After grad school, I taught and hated it. Bad match for someone with ADHD. You swim in a sea of papers up stream daily. There's way too much going on at once. You have to love the action, hormones, kids, "changing the world". Classrooms are small, and jam packed with stimuli. Each child generates a ton of noise. Put 40 together in a room, the thoughts are no longer coherent. I left and went back to school to become a dental hygienist.
Serendipity came to me in the form of a muse. I met someone for the first time who had ADHD and openly talked about it. I kept thinking that I resemble this person... interesting. one day, after a meltdown during finals week, I found myself in the counseling center at school in this wierd confused emotional state. I blurted out the words, "I may have ADHD because...." He tested me for ADHD and suggested I see a psychiatrist.
Today I'm on ADHD meds, and see a remarkable difference. There are cons to the meds as your body adjusts to the right dosages. I'm more stable, and I can actually complete all tasks I set out to do. I can safely say that I feel as mentally capable as my other classmates! This was something I never may have been able to say a year ago without tears.

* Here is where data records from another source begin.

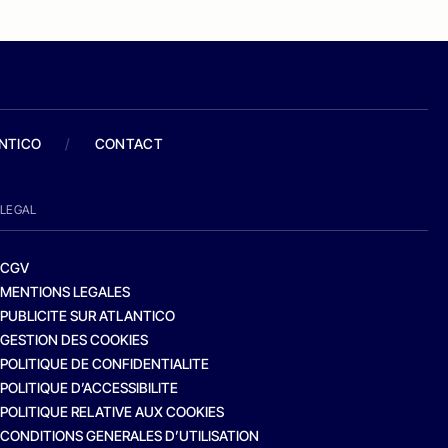
ANTICO
/
CONTACT
LEGAL
CGV
MENTIONS LEGALES
PUBLICITE SUR ATLANTICO
GESTION DES COOKIES
POLITIQUE DE CONFIDENTIALITE
POLITIQUE D’ACCESSIBILITE
POLITIQUE RELATIVE AUX COOKIES
CONDITIONS GENERALES D’UTILISATION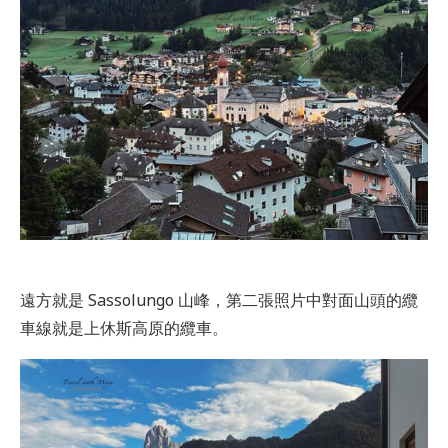
遠方就是 Sassolungo 山峰，第二張照片中對面山頭的纜
車線就是上休斯高原的纜車。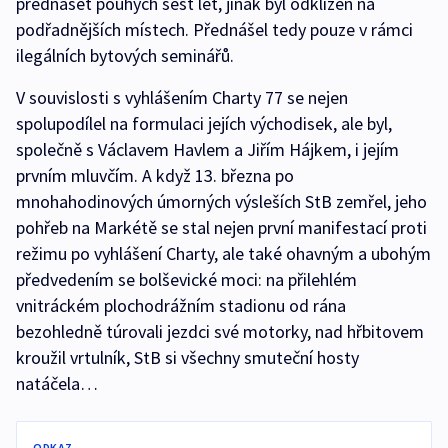
přednášet pouhých šest let, jinak byl odklizen na
podřadnějších místech. Přednášel tedy pouze v rámci
ilegálních bytových seminářů.
V souvislosti s vyhlášením Charty 77 se nejen
spolupodílel na formulaci jejích východisek, ale byl,
společně s Václavem Havlem a Jiřím Hájkem, i jejím
prvním mluvčím. A když 13. března po
mnohahodinových úmorných výsleších StB zemřel, jeho
pohřeb na Markétě se stal nejen první manifestací proti
režimu po vyhlášení Charty, ale také ohavným a ubohým
předvedením se bolševické moci: na přilehlém
vnitráckém plochodrážním stadionu od rána
bezohledně túrovali jezdci své motorky, nad hřbitovem
kroužil vrtulník, StB si všechny smuteční hosty
natáčela…
ODKAZ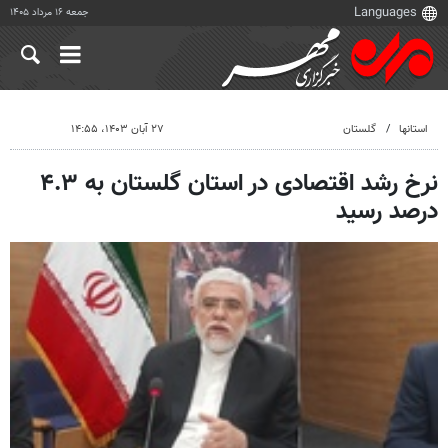
جمعه ۱۶ مرداد ۱۴۰۵
استانها
گلستان
۲۷ آبان ۱۴۰۳، ۱۴:۵۵
نرخ رشد اقتصادی در استان گلستان به ۴.۳
درصد رسید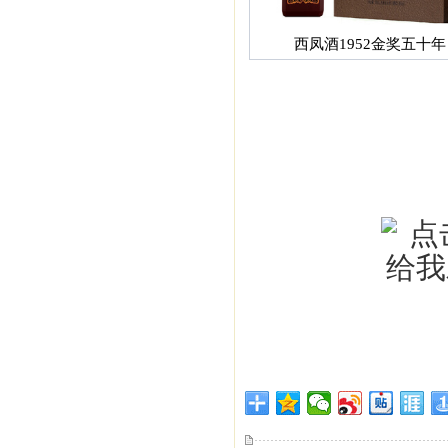
西凤酒1952金奖五十年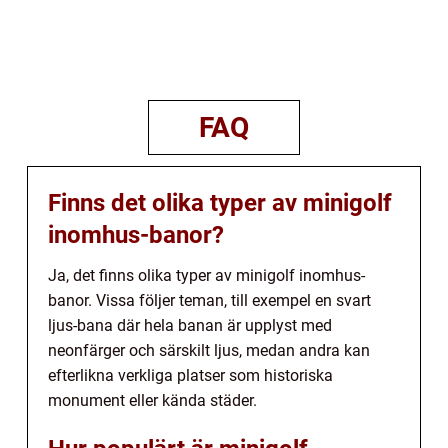
FAQ
Finns det olika typer av minigolf
inomhus-banor?
Ja, det finns olika typer av minigolf inomhus-
banor. Vissa följer teman, till exempel en svart
ljus-bana där hela banan är upplyst med
neonfärger och särskilt ljus, medan andra kan
efterlikna verkliga platser som historiska
monument eller kända städer.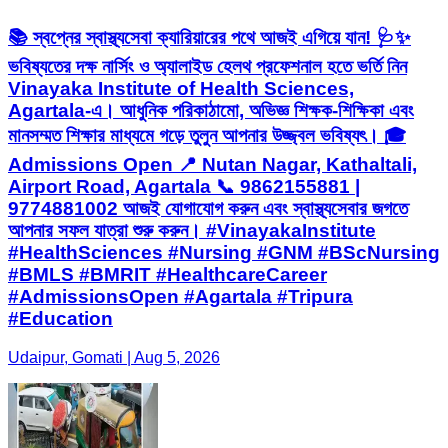
📚 স্বপ্নের স্বাস্থ্যসেবা ক্যারিয়ারের পথে আজই এগিয়ে যান! 🩺✨
ভবিষ্যতের দক্ষ নার্সিং ও অ্যালাইড হেলথ প্রফেশনাল হতে ভর্তি নিন
Vinayaka Institute of Health Sciences,
Agartala-এ। আধুনিক পরিকাঠামো, অভিজ্ঞ শিক্ষক-শিক্ষিকা এবং
মানসম্মত শিক্ষার মাধ্যমে গড়ে তুলুন আপনার উজ্জ্বল ভবিষ্যৎ। 🎓
Admissions Open 📍 Nutan Nagar, Kathaltali,
Airport Road, Agartala 📞 9862155881 |
9774881002 আজই যোগাযোগ করুন এবং স্বাস্থ্যসেবার জগতে
আপনার সফল যাত্রা শুরু করুন। #VinayakaInstitute
#HealthSciences #Nursing #GNM #BScNursing
#BMLS #BMRIT #HealthcareCareer
#AdmissionsOpen #Agartala #Tripura
#Education
Udaipur, Gomati | Aug 5, 2026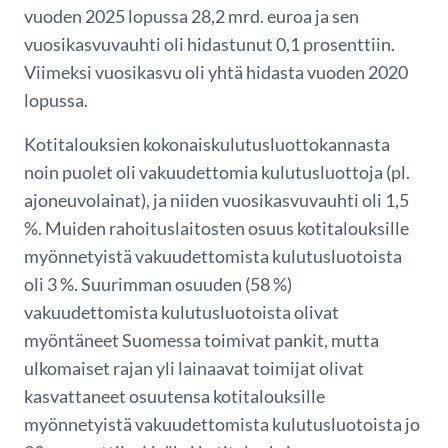
vuoden 2025 lopussa 28,2 mrd. euroa ja sen
vuosikasvuvauhti oli hidastunut 0,1 prosenttiin.
Viimeksi vuosikasvu oli yhtä hidasta vuoden 2020
lopussa.
Kotitalouksien kokonaiskulutusluottokannasta
noin puolet oli vakuudettomia kulutusluottoja (pl.
ajoneuvolainat), ja niiden vuosikasvuvauhti oli 1,5
%. Muiden rahoituslaitosten osuus kotitalouksille
myönnetyistä vakuudettomista kulutusluotoista
oli 3 %. Suurimman osuuden (58 %)
vakuudettomista kulutusluotoista olivat
myöntäneet Suomessa toimivat pankit, mutta
ulkomaiset rajan yli lainaavat toimijat olivat
kasvattaneet osuutensa kotitalouksille
myönnetyistä vakuudettomista kulutusluotoista jo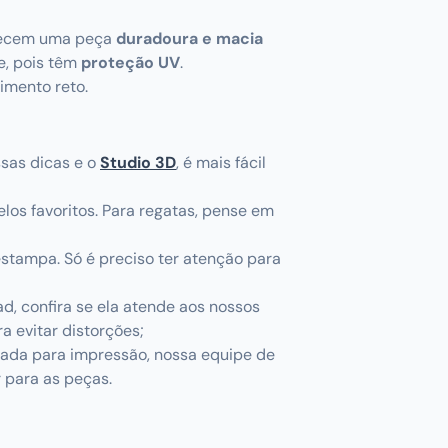
erecem uma peça
duradoura e macia
re, pois têm
proteção UV
.
imento reto.
ssas dicas e o
Studio 3D
, é mais fácil
los favoritos. Para regatas, pense em
estampa. Só é preciso ter atenção para
, confira se ela atende aos nossos
a evitar distorções;
tada para impressão, nossa equipe de
 para as peças.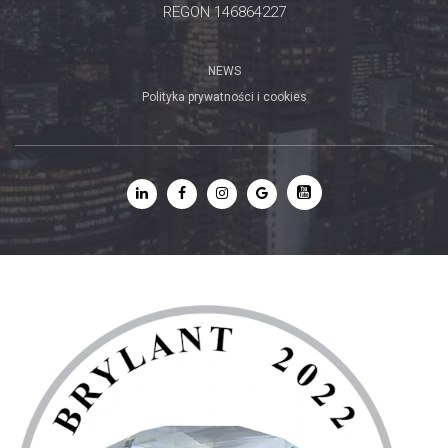
REGON 146864227
NEWS
Polityka prywatności i cookies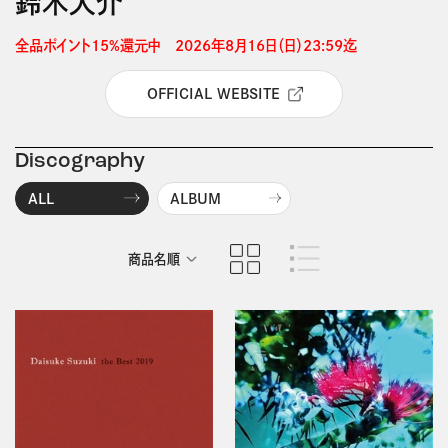
鈴木大介
全品ポイント15%還元中　2026年8月16日（日）23:59迄 
OFFICIAL WEBSITE
Discography
ALL
ALBUM
商品名順
発売日順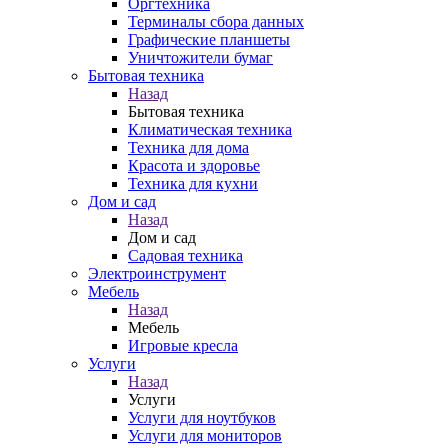
Оргтехника
Терминалы сбора данных
Графические планшеты
Уничтожители бумаг
Бытовая техника
Назад
Бытовая техника
Климатическая техника
Техника для дома
Красота и здоровье
Техника для кухни
Дом и сад
Назад
Дом и сад
Садовая техника
Электроинструмент
Мебель
Назад
Мебель
Игровые кресла
Услуги
Назад
Услуги
Услуги для ноутбуков
Услуги для мониторов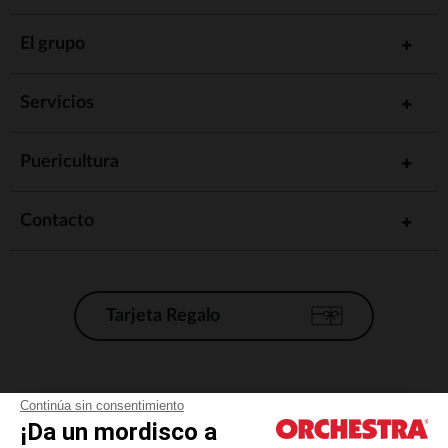
El grupo
Servicios
Puericultura
Contacto
Tarjeta Regalo
Condiciones generales de venta
Continúa sin consentimiento
¡Da un mordisco a
Aviso Legal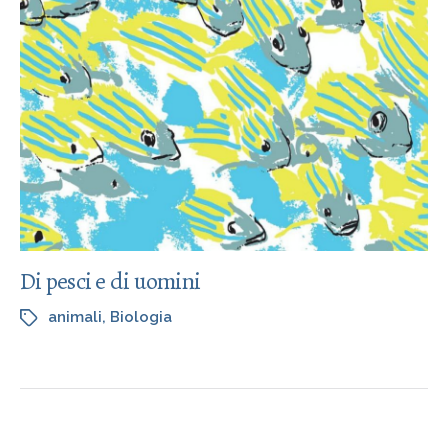
Di pesci e di uomini
animali
,
Biologia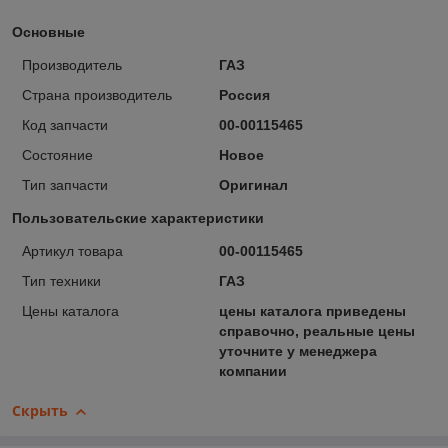
Основные
Производитель
ГАЗ
Страна производитель
Россия
Код запчасти
00-00115465
Состояние
Новое
Тип запчасти
Оригинал
Пользовательские характеристики
Артикул товара
00-00115465
Тип техники
ГАЗ
Цены каталога
цены каталога приведены
справочно, реальные цены
уточните у менеджера
компании
Скрыть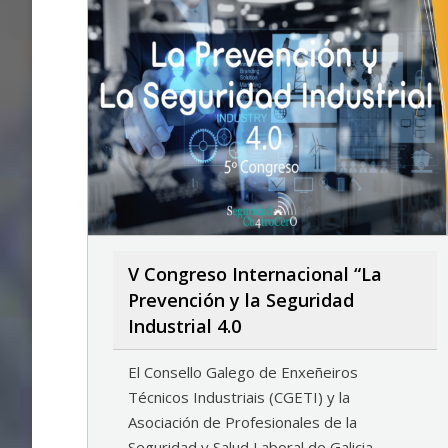
V Congreso Internacional “La
Prevención y la Seguridad
Industrial 4.0
El Consello Galego de Enxeñeiros
Técnicos Industriais (CGETI) y la
Asociación de Profesionales de la
Seguridad y Salud Laboral de Galicia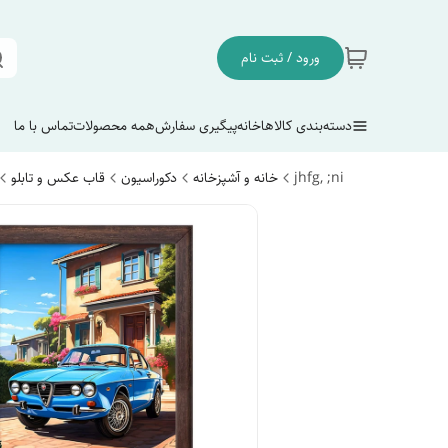
ورود / ثبت نام
دسته‌بندی کالاها
خانه
پیگیری سفارش
همه محصولات
تماس با ما
jhfg, ;ni
خانه و آشپزخانه
دکوراسیون
قاب عکس و تابلو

The point of the story? It's never too late to get help and to live your life. ADHD doesn't make you dumb, although there is a lot of past conditioning to un do if you've felt dumb. Society had set it's cookie cutter notion of "normal". ADHD brains work differently thats all! Less dopamine to the frontal brain. The pros of an ADHD brain? I am creative 24/7, and at wierd late night hours when it sometimes wakes me up. This is the very brain that I struggled with.